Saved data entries
***

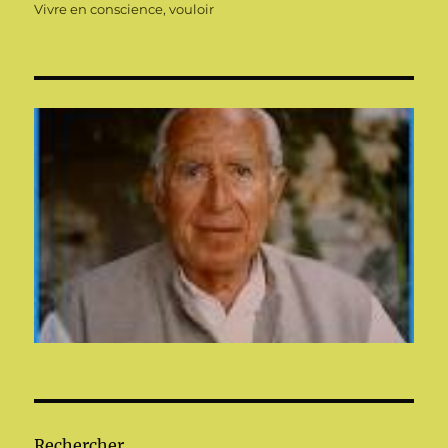
Vivre en conscience
,
vouloir
Rechercher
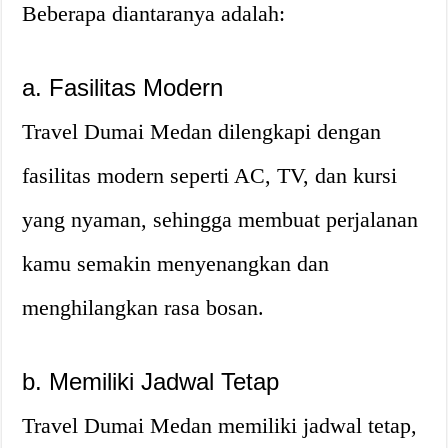
Beberapa diantaranya adalah:
a. Fasilitas Modern
Travel Dumai Medan dilengkapi dengan
fasilitas modern seperti AC, TV, dan kursi
yang nyaman, sehingga membuat perjalanan
kamu semakin menyenangkan dan
menghilangkan rasa bosan.
b. Memiliki Jadwal Tetap
Travel Dumai Medan memiliki jadwal tetap,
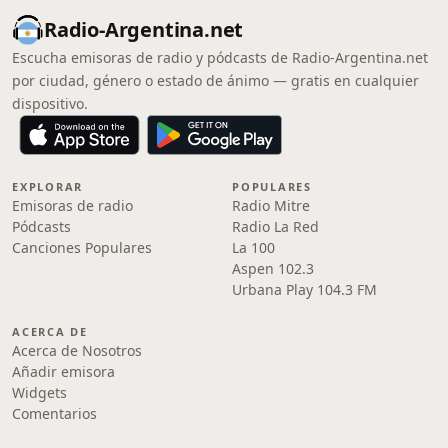
Radio-Argentina.net
Escucha emisoras de radio y pódcasts de Radio-Argentina.net
por ciudad, género o estado de ánimo — gratis en cualquier
dispositivo.
EXPLORAR
POPULARES
Emisoras de radio
Radio Mitre
Pódcasts
Radio La Red
Canciones Populares
La 100
Aspen 102.3
Urbana Play 104.3 FM
ACERCA DE
Acerca de Nosotros
Añadir emisora
Widgets
Comentarios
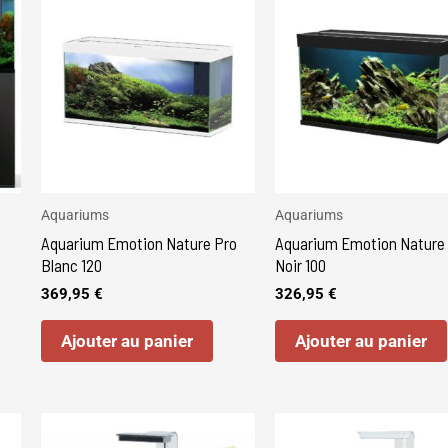
Aquariums
Aquariums
Aquarium Emotion Nature Pro
Aquarium Emotion Nature
Blanc 120
Noir 100
369,95
€
326,95
€
Ajouter au panier
Ajouter au panier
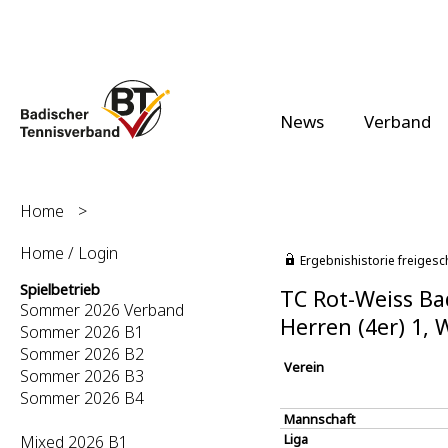
News
Verband
Home
>
Home / Login
Ergebnishistorie freigesc
Spielbetrieb
TC Rot-Weiss Ba
Sommer 2026 Verband
Herren (4er) 1, 
Sommer 2026 B1
Sommer 2026 B2
Verein
Sommer 2026 B3
Sommer 2026 B4
Mannschaft
Liga
Mixed 2026 B1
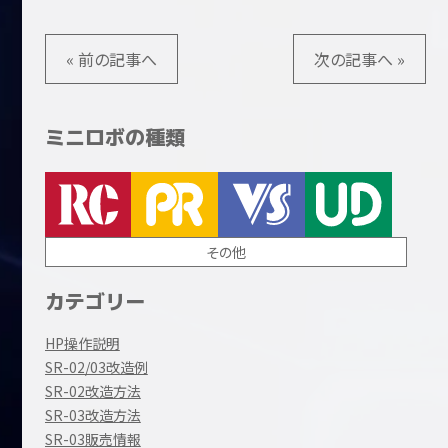
« 前の記事へ
次の記事へ »
ミニロボの種類
その他
カテゴリー
HP操作説明
SR-02/03改造例
SR-02改造方法
SR-03改造方法
SR-03販売情報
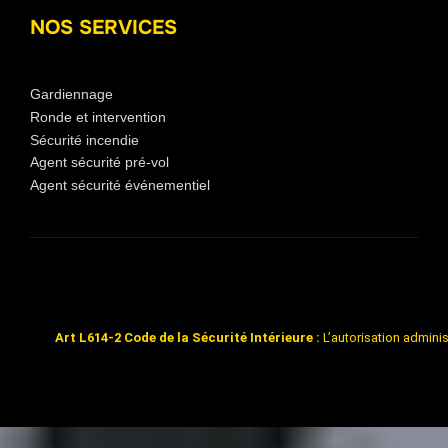
NOS SERVICES
Gardiennage
Ronde et intervention
Sécurité incendie
Agent sécurité pré-vol
Agent sécurité événementiel
Mentions Légales
Art L614-2 Code de la Sécurité Intérieure :
L’autorisation adminis
Inspiro Theme
par
WPZOOM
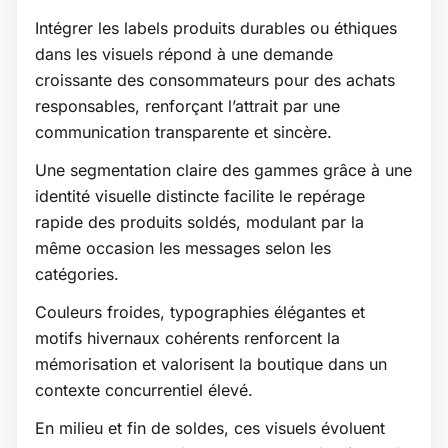
Intégrer les labels produits durables ou éthiques
dans les visuels répond à une demande
croissante des consommateurs pour des achats
responsables, renforçant l’attrait par une
communication transparente et sincère.
Une segmentation claire des gammes grâce à une
identité visuelle distincte facilite le repérage
rapide des produits soldés, modulant par la
même occasion les messages selon les
catégories.
Couleurs froides, typographies élégantes et
motifs hivernaux cohérents renforcent la
mémorisation et valorisent la boutique dans un
contexte concurrentiel élevé.
En milieu et fin de soldes, ces visuels évoluent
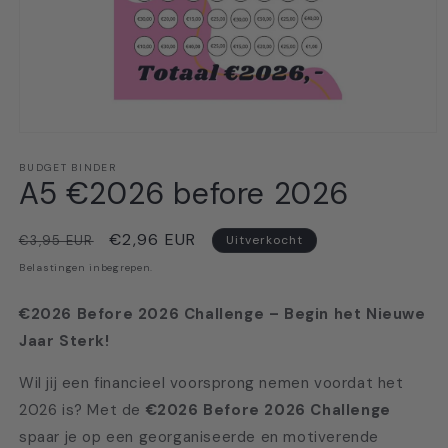
Media
1
openen
BUDGET BINDER
A5 €2026 before 2026
in
modaal
Normale
Aanbiedingsprijs
€2,96 EUR
€3,95 EUR
Uitverkocht
prijs
Belastingen inbegrepen.
€2026 Before 2026 Challenge – Begin het Nieuwe
Jaar Sterk!
Wil jij een financieel voorsprong nemen voordat het
2026 is? Met de
€2026 Before 2026 Challenge
spaar je op een georganiseerde en motiverende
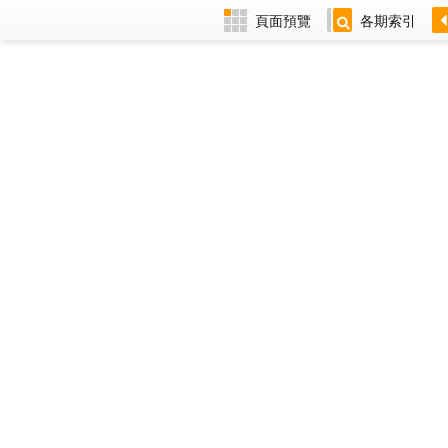
頁面預覽
各期索引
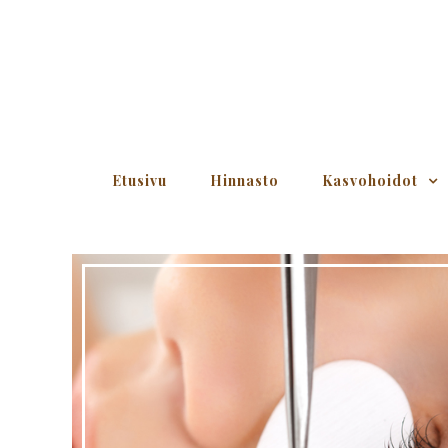
Etusivu
Hinnasto
Kasvohoidot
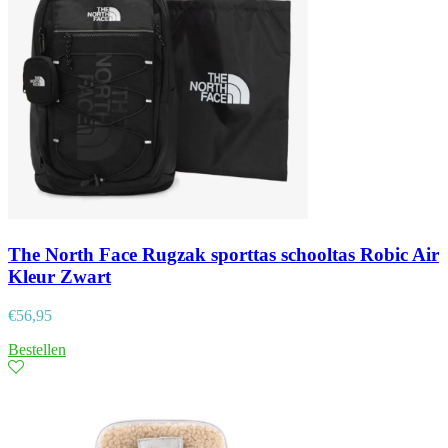
The North Face Rugzak sporttas schooltas Robic Air
Kleur Zwart
€
56,95
Bestellen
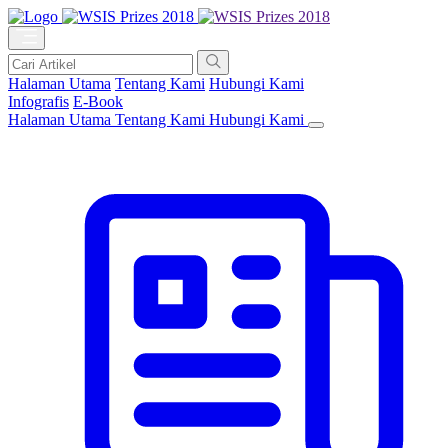
Halaman Utama
Tentang Kami
Hubungi Kami
Infografis
E-Book
Halaman Utama
Tentang Kami
Hubungi Kami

***

Task goal:
Excluding the pictures, restate the records above word for word.

Your solution:
Vivre en conscience
,
vouloir
Rechercher
Beberapa diantaranya adalah:
a. Fasilitas Modern
Travel Dumai Medan dilengkapi dengan
fasilitas modern seperti AC, TV, dan kursi
yang nyaman, sehingga membuat perjalanan
kamu semakin menyenangkan dan
menghilangkan rasa bosan.
b. Memiliki Jadwal Tetap
Travel Dumai Medan memiliki jadwal tetap,
Radio-Argentina.net
Escucha emisoras de radio y pódcasts de Radio-Argentina.net
por ciudad, género o estado de ánimo — gratis en cualquier
dispositivo.
EXPLORAR
POPULARES
Emisoras de radio
Radio Mitre
Pódcasts
Radio La Red
Canciones Populares
La 100
Aspen 102.3
Urbana Play 104.3 FM
ACERCA DE
Acerca de Nosotros
Añadir emisora
Widgets
Comentarios
Aquariums
Aquariums
Aquarium Emotion Nature Pro
Aquarium Emotion Nature
Blanc 120
Noir 100
369,95
€
326,95
€
Ajouter au panier
Ajouter au panier
News
Verband
Home
>
Home / Login
Ergebnishistorie freigesc
Spielbetrieb
TC Rot-Weiss Ba
Sommer 2026 Verband
Herren (4er) 1, 
Sommer 2026 B1
Sommer 2026 B2
Verein
Sommer 2026 B3
Sommer 2026 B4
Mannschaft
Liga
Mixed 2026 B1
« 前の記事へ
次の記事へ »
ミニロボの種類
その他
カテゴリー
HP操作説明
SR-02/03改造例
SR-02改造方法
SR-03改造方法
SR-03販売情報
NOS SERVICES
Gardiennage
Ronde et intervention
Sécurité incendie
Agent sécurité pré-vol
Agent sécurité événementiel
Mentions Légales
Art L614-2 Code de la Sécurité Intérieure :
L’autorisation adminis
Inspiro Theme
par
WPZOOM
Intégrer les labels produits durables ou éthiques
dans les visuels répond à une demande
croissante des consommateurs pour des achats
responsables, renforçant l’attrait par une
communication transparente et sincère.
Une segmentation claire des gammes grâce à une
identité visuelle distincte facilite le repérage
rapide des produits soldés, modulant par la
même occasion les messages selon les
catégories.
Couleurs froides, typographies élégantes et
motifs hivernaux cohérents renforcent la
mémorisation et valorisent la boutique dans un
contexte concurrentiel élevé.
En milieu et fin de soldes, ces visuels évoluent
Media
1
openen
BUDGET BINDER
A5 €2026 before 2026
in
modaal
Normale
Aanbiedingsprijs
€2,96 EUR
€3,95 EUR
Uitverkocht
prijs
Belastingen inbegrepen.
€2026 Before 2026 Challenge – Begin het Nieuwe
Jaar Sterk!
Wil jij een financieel voorsprong nemen voordat het
2026 is? Met de
€2026 Before 2026 Challenge
spaar je op een georganiseerde en motiverende
頁面預覽
各期索引
Etusivu
Hinnasto
Kasvohoidot
The North Face Rugzak sporttas schooltas Robic Air
Kleur Zwart
€
56,95
Bestellen
Halaman Utama
Tentang Kami
Hubungi Kami
Infografis
E-Book
Halaman Utama
Tentang Kami
Hubungi Kami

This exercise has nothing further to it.